- DESCRIPTION OF THE TASK
For the records below, output word for word the lines from the one with "faire intervenir un" up to and including the one with "Luonnos p�iv�ss�". No pictures.

[SUPPLIED ENTRIES Boundary: Start]

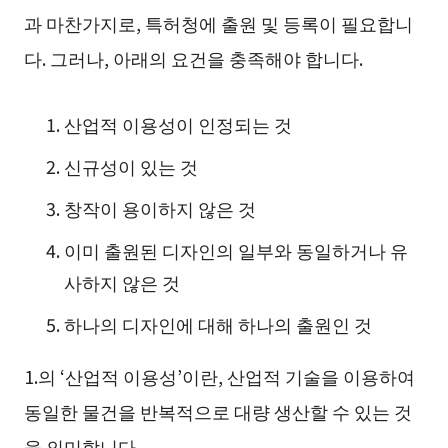
과 마찬가지로, 특허청에 출원 및 등록이 필요합니
다. 그러나, 아래의 요건을 충족해야 합니다.
산업적 이용성이 인정되는 것
신규성이 있는 것
창작이 용이하지 않은 것
이미 출원된 디자인의 일부와 동일하거나 유
사하지 않은 것
하나의 디자인에 대해 하나의 출원인 것
1.의 ‘산업적 이용성’이란, 산업적 기술을 이용하여
동일한 물건을 반복적으로 대량 생산할 수 있는 것
을 의미합니다.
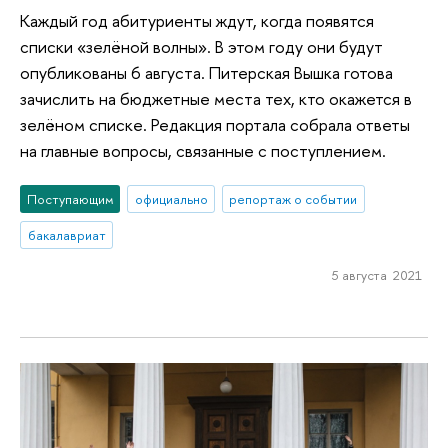
Каждый год абитуриенты ждут, когда появятся
списки «зелёной волны». В этом году они будут
опубликованы 6 августа. Питерская Вышка готова
зачислить на бюджетные места тех, кто окажется в
зелёном списке. Редакция портала собрала ответы
на главные вопросы, связанные с поступлением.
Поступающим
официально
репортаж о событии
бакалавриат
5 августа 2021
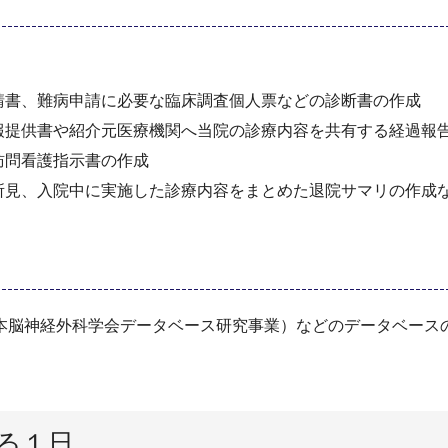
請書、難病申請に必要な臨床調査個人票などの診断書の作成
報提供書や紹介元医療機関へ当院の診療内容を共有する経過報
訪問看護指示書の作成
所見、入院中に実施した診療内容をまとめた退院サマリの作成
本脳神経外科学会データベース研究事業）などのデータベース
る１日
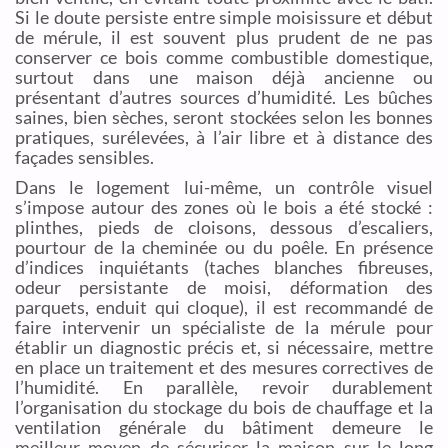
Si le doute persiste entre simple moisissure et début
de mérule, il est souvent plus prudent de ne pas
conserver ce bois comme combustible domestique,
surtout dans une maison déjà ancienne ou
présentant d’autres sources d’humidité. Les bûches
saines, bien sèches, seront stockées selon les bonnes
pratiques, surélevées, à l’air libre et à distance des
façades sensibles.
Dans le logement lui-même, un contrôle visuel
s’impose autour des zones où le bois a été stocké :
plinthes, pieds de cloisons, dessous d’escaliers,
pourtour de la cheminée ou du poêle. En présence
d’indices inquiétants (taches blanches fibreuses,
odeur persistante de moisi, déformation des
parquets, enduit qui cloque), il est recommandé de
faire intervenir un spécialiste de la mérule pour
établir un diagnostic précis et, si nécessaire, mettre
en place un traitement et des mesures correctives de
l’humidité. En parallèle, revoir durablement
l’organisation du stockage du bois de chauffage et la
ventilation générale du bâtiment demeure le
meilleur moyen de sécuriser la maison sur le long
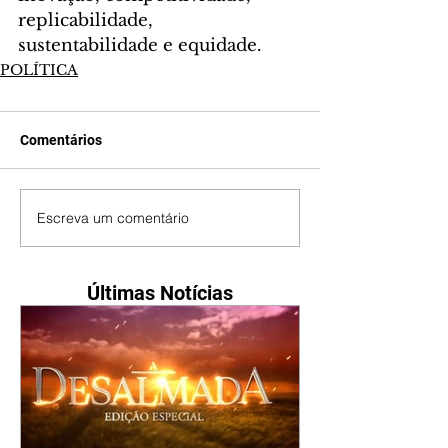
replicabilidade, 
sustentabilidade e equidade.
POLÍTICA
Comentários
Escreva um comentário
Últimas Notícias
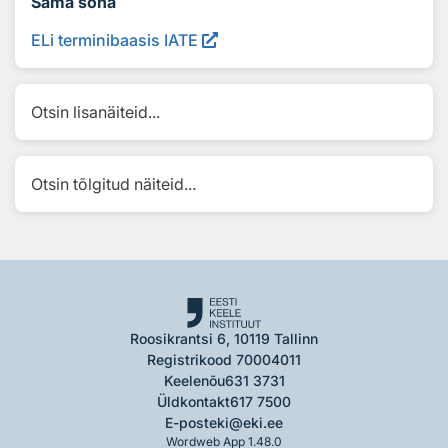
Sama sõna
ELi terminibaasis IATE
Otsin lisanäiteid...
Otsin tõlgitud näiteid...
Roosikrantsi 6, 10119 Tallinn
Registrikood 70004011
Keelenõu
631 3731
Üldkontakt
617 7500
E-post
eki@eki.ee
Wordweb App 1.48.0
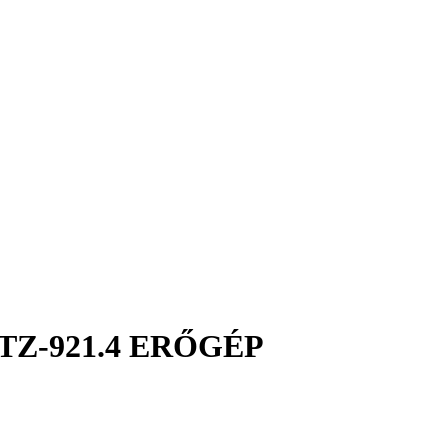
Z-921.4 ERŐGÉP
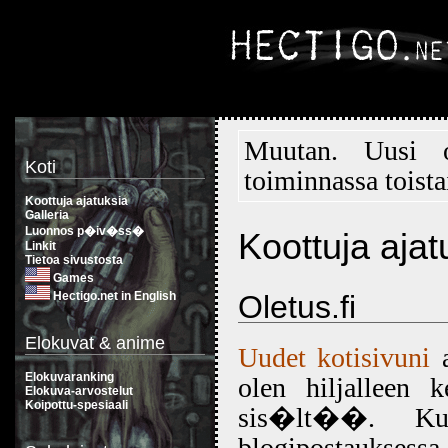
Muutan. Uusi
Koti
toiminnassa toista
Koottuja ajatuksia
Galleria
Luonnos p�iv�ss�
Koottuja ajat
Linkit
Tietoa sivustosta
Games
Hectigo.net in English
Oletus.fi
Elokuvat & anime
Uudet kotisivuni
a
Elokuvaranking
olen hiljalleen k
Elokuva-arvostelut
Koipottu-spesiaali
sis�lt��. Kut
blogipostaukse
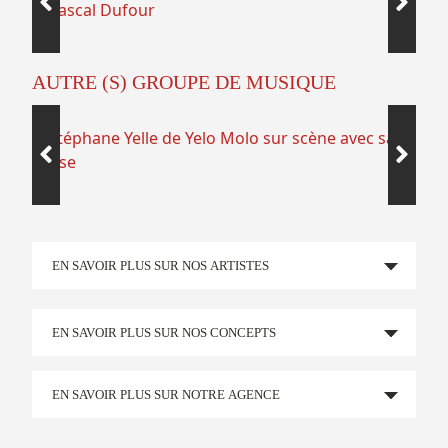
AUTRE (S) GROUPE DE MUSIQUE
EN SAVOIR PLUS SUR NOS ARTISTES
EN SAVOIR PLUS SUR NOS CONCEPTS
EN SAVOIR PLUS SUR NOTRE AGENCE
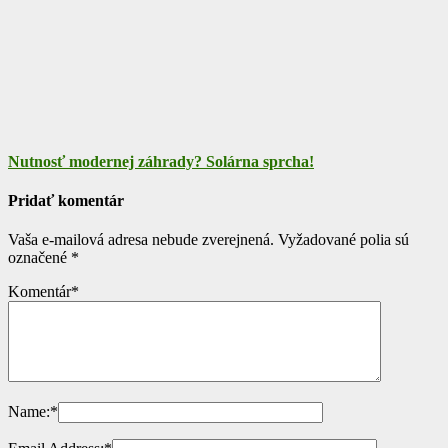
Nutnosť modernej záhrady? Solárna sprcha!
Pridať komentár
Vaša e-mailová adresa nebude zverejnená.
Vyžadované polia sú
označené
*
Komentár
*
Name:
*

[SUPPLIED ENTRIES Boundary: End]

- YOUR RESPONSE
faire intervenir un spécialiste de la mérule pour
établir un diagnostic précis et, si nécessaire, mettre
en place un traitement et des mesures correctives de
l’humidité. En parallèle, revoir durablement
l’organisation du stockage du bois de chauffage et la
ventilation générale du bâtiment demeure le
meilleur moyen de sécuriser la maison sur le long
replicabilidade, 
sustentabilidade e equidade.
POLÍTICA
Comentários
Escreva um comentário
Últimas Notícias
Sama sõna
ELi terminibaasis IATE
Otsin lisanäiteid...
Otsin tõlgitud näiteid...
Roosikrantsi 6, 10119 Tallinn
Registrikood 70004011
Keelenõu
631 3731
Üldkontakt
617 7500
E-post
eki@eki.ee
Wordweb App 1.48.0
Z-921.4 ERŐGÉP
Muutan. Uusi
Koti
toiminnassa toista
Koottuja ajatuksia
Galleria
Luonnos p�iv�ss�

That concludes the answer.